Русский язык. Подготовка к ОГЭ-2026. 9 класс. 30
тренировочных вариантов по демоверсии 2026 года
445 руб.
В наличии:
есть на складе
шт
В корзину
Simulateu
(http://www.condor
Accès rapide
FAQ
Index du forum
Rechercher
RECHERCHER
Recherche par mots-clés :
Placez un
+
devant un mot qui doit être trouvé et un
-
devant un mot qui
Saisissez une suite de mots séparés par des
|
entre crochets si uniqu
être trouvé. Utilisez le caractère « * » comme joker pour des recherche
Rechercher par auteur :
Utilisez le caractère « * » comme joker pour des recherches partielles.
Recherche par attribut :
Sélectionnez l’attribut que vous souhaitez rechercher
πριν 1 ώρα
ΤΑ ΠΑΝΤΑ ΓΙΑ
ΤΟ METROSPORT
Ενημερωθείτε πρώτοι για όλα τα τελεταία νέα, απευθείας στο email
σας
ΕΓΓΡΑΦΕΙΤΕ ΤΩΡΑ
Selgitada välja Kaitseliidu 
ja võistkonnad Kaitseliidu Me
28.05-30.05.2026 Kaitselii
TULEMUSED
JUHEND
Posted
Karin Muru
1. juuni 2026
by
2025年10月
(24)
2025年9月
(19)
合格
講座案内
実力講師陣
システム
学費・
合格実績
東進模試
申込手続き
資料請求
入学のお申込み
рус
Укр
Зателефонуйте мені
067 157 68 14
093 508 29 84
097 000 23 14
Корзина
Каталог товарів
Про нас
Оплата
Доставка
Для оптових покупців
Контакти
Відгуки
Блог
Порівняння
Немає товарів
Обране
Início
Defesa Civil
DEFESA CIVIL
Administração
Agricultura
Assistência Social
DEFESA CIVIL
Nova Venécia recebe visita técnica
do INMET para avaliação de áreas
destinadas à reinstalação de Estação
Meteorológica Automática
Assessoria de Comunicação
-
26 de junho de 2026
----
_Try it:_ Nothing but the exact lines from the start of the material through the line holding "Recherche par attribut", both included, belongs in the answer.

_Task answer:_
Русский язык. Подготовка к ОГЭ-2026. 9 класс. 30
тренировочных вариантов по демоверсии 2026 года
445 руб.
В наличии:
есть на складе
шт
В корзину
Simulateu
(http://www.condor
Accès rapide
FAQ
Index du forum
Rechercher
RECHERCHER
Recherche par mots-clés :
Placez un
+
devant un mot qui doit être trouvé et un
-
devant un mot qui
Saisissez une suite de mots séparés par des
|
entre crochets si uniqu
être trouvé. Utilisez le caractère « * » comme joker pour des recherche
Rechercher par auteur :
Utilisez le caractère « * » comme joker pour des recherches partielles.
Recherche par attribut :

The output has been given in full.